“The two most expressive things about him [school friend Wallace Wentworth] were his mouth and the pockets of his jacket. By looking at his mouth, one could tell whether he was plotting evil or had recently accomplished it. If he was bent upon malevolence, his lips, were all puckered up, like those of a billiard player about to make a difficult shot. After the deed was done, the pucker was replaced by a delicate, unearthly smile. How a teacher who knew anything about boys could miss the fact that both expressions were masks of Satan I'm sure I don't know. Wallace's pockets were less interesting than his mouth, perhaps, but more spectacular in a way. The side pockets of his jacket bulged out over his pudgy haunches like burro hampers. They were filled with tools screwdrivers, pliers, files, wrenches, wire cutters, nail sets, and I don't know what else. In addition to all this, one pocket always contained a rolled-up copy of Popular Mechanics, while from the top of the other protruded Scientific American or some other such magazine. His breast pocket contained, besides a large collection of fountain pens and mechanical pencils, a picket fence of drill bits, gimlets, kitchen knives, and other pointed instruments. When he walked, he clinked and jangled and pealed.”—American journalist Richard Rovere (1913-1979), “Wallace,” in The New Yorker, Feb. 4, 1950
At least a few times in their careers, teachers are likely to come across the Wallace Wentworth type: a devil-may-care student who can lead friends astray. In Richard Rovere, a fellow student at Stony Brook School in the early 1930s, Wallace found a kindred spirit at the Long Island boarding school: a youngster with little use for studies. “Pretty low marks coming up in Chem. and Eng., folks,” Rovere warned his parents on his upcoming grades. “Also Bible and Fr.
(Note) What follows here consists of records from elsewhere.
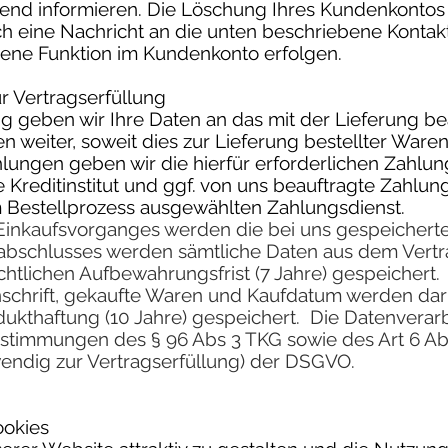
hend informieren. Die Löschung Ihres Kundenkontos 
h eine Nachricht an die unten beschriebene Kontak
hene Funktion im Kundenkonto erfolgen.
r Vertragserfüllung
ng geben wir Ihre Daten an das mit der Lieferung b
weiter, soweit dies zur Lieferung bestellter Waren e
ungen geben wir die hierfür erforderlichen Zahlun
Kreditinstitut und ggf. von uns beauftragte Zahlung
m Bestellprozess ausgewählten Zahlungsdienst.
inkaufsvorganges werden die bei uns gespeicherte
sabschlusses werden sämtliche Daten aus dem Vertr
chtlichen Aufbewahrungsfrist (7 Jahre) gespeichert
schrift, gekaufte Waren und Kaufdatum werden dar
ukthaftung (10 Jahre) gespeichert. Die Datenverarb
stimmungen des § 96 Abs 3 TKG sowie des Art 6 Abs 1
wendig zur Vertragserfüllung) der DSGVO.
okies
Ok with you if I bet this week’s allowance on athletics. I changed my underwear Wednesday.”
But in Rovere, teachers are likely to find another type with which they are familiar, one who leads them to think that their efforts are not completely lost: the proverbial “late bloomer” who, through curiosity and love of reading, exceeds what many initially expected of him. In the case of Rovere, he ended up acclaimed as the “Predominant Magazine Political Journalist of the 20th Century,” according to this article by historian/journalist Mark Weisenmiller.
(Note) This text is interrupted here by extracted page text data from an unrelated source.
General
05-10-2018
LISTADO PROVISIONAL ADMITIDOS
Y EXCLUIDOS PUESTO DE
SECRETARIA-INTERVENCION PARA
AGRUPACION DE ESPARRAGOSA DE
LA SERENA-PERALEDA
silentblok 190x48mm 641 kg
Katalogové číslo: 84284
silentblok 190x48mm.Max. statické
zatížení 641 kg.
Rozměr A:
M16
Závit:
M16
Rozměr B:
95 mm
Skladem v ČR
As Washington political correspondent at The New Yorker for three decades, Rovere would write an early influential biography of Senator Joseph McCarthy; create an equally incisive study of The American Establishment; and land what may have given him the most street cred with other journalists of his generation: a place on the Nixon Administration’s “Enemies List.”
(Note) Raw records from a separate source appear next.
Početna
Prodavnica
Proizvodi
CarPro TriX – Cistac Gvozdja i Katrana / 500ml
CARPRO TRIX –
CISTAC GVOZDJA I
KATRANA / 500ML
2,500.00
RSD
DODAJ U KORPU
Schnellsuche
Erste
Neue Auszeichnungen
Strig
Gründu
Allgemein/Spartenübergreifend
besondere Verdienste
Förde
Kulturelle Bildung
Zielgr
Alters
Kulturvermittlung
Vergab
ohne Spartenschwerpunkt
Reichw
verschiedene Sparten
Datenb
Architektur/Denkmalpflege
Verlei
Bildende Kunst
And Wentworth? I haven’t been able to come across more information on him, though maybe I’m looking in the wrong places. But I doubt if classmates like Rovere could ever forget some of his antics, such as pouring sugar into the fuel line of a coach’s car, leading it to stall on its way back home from a winter match, or dumping a bag of flour into the organ pipes of the school’s chapel, causing an extra loud burst of that mighty instrument.
(The image accompanying this post, of Stony Brook faculty, staff and students in 1922—a few years before Rovere started classes—is from the school’s archives.)